- **PROBLEM TO SOLVE**: This exercise asks for a copy of each line in the records below with the word "engineer" in it.

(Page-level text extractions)
★ ★ ★ ★ ★

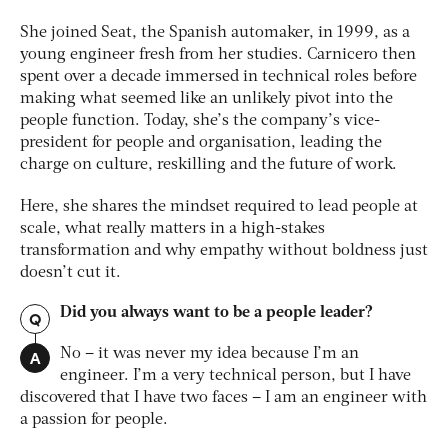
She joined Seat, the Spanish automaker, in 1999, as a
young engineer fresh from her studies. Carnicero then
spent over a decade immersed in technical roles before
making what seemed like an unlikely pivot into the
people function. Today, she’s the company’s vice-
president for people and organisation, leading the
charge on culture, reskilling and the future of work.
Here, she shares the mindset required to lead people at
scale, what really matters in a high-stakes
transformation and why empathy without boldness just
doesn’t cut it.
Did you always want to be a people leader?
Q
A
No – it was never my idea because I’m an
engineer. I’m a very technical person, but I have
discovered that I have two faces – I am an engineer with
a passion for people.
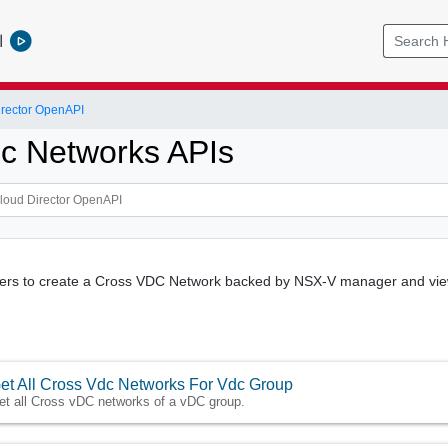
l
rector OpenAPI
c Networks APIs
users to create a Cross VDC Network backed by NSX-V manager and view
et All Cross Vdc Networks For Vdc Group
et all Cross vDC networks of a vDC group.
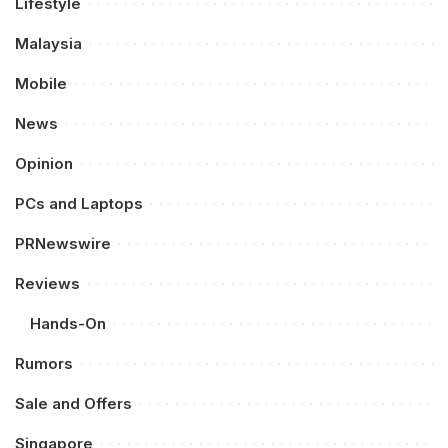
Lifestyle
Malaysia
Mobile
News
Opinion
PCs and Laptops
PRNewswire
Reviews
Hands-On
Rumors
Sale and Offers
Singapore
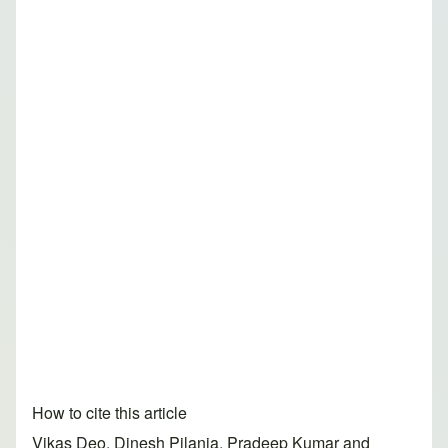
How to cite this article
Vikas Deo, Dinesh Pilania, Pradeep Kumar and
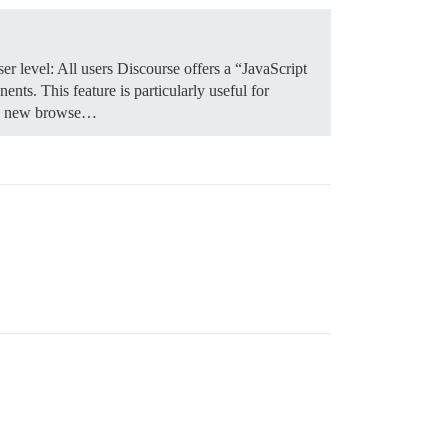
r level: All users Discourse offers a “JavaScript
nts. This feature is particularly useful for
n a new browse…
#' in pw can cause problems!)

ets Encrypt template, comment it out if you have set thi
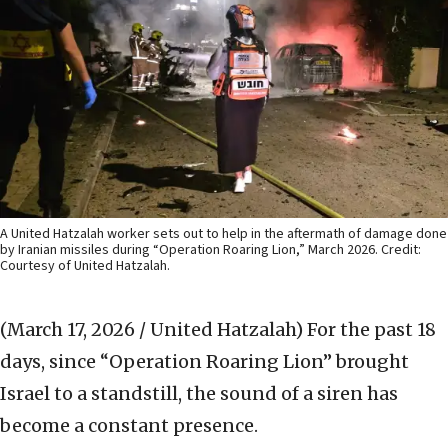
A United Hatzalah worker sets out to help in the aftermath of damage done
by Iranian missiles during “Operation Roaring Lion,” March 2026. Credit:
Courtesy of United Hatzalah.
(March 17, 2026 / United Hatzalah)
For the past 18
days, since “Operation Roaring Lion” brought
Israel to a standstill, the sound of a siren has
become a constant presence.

★ ★ ★ ★ ★

- **OUTPUT OF THE TASK**:
young engineer fresh from her studies. Carnicero then
engineer. I’m a very technical person, but I have
discovered that I have two faces – I am an engineer with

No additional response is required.